* _WHAT YOU WILL DO_:
Go over the data below and say how many lines hold the word "Domain". Only the number is needed.

Recorded data
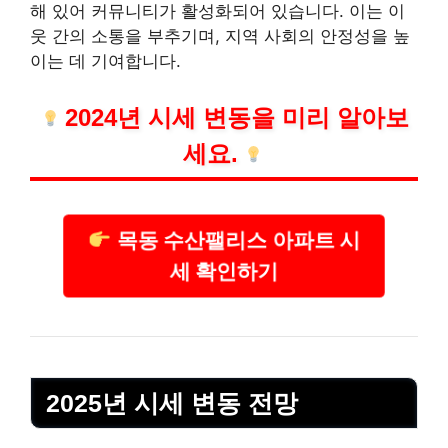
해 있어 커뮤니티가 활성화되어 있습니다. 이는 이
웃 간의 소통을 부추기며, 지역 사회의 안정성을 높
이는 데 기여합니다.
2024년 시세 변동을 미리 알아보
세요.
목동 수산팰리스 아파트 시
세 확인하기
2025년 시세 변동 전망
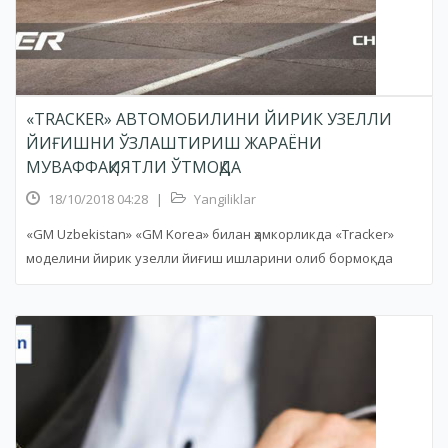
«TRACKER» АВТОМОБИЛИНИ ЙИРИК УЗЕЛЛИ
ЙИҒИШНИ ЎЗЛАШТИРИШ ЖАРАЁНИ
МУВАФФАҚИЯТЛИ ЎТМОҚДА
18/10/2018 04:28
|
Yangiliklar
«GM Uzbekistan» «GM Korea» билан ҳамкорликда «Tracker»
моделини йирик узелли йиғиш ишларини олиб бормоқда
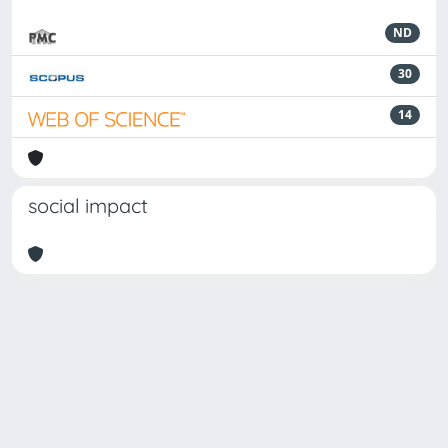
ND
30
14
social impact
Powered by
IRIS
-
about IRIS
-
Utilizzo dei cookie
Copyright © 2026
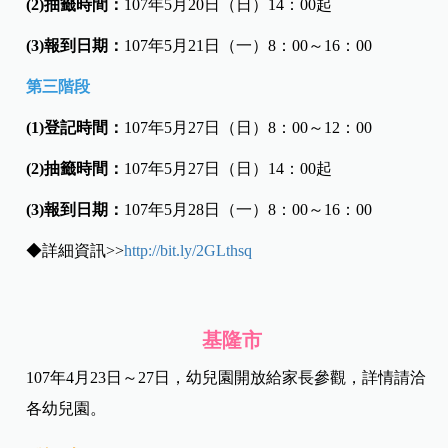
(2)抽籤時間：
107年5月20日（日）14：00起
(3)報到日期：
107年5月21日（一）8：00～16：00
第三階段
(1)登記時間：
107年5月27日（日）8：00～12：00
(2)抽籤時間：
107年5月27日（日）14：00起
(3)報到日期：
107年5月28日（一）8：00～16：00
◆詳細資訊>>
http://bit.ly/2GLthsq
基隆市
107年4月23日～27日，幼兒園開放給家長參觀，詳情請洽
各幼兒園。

--

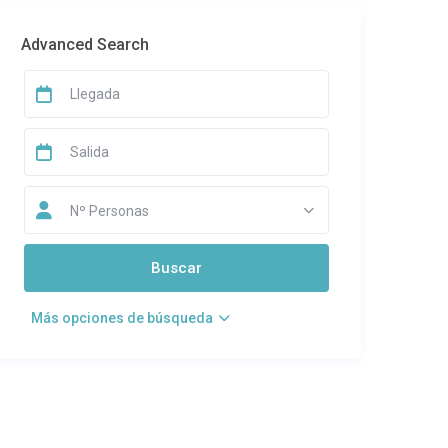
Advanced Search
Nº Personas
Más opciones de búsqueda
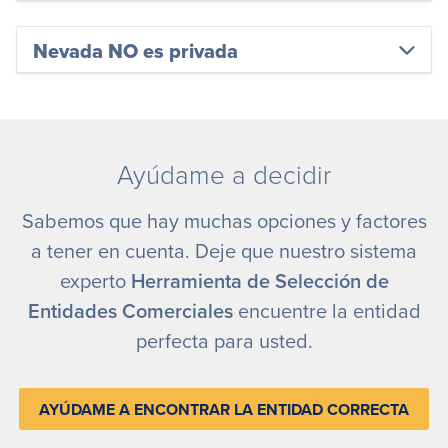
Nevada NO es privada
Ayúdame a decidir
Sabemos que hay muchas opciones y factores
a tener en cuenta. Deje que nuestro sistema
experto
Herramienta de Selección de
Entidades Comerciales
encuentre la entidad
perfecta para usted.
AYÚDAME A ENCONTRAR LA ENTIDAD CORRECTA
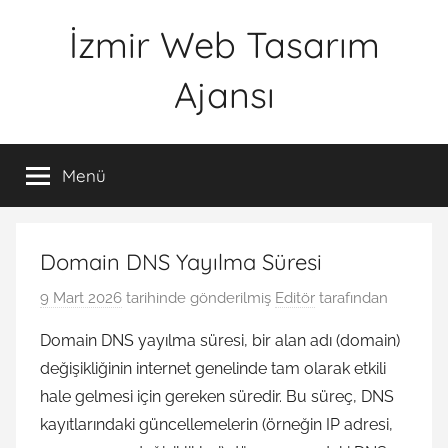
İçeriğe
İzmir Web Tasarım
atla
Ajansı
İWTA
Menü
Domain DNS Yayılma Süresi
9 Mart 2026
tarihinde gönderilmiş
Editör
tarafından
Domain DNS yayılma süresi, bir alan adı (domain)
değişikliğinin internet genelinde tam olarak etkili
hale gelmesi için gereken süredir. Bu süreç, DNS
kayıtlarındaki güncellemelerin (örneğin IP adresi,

* _ANSWER AREA_:
2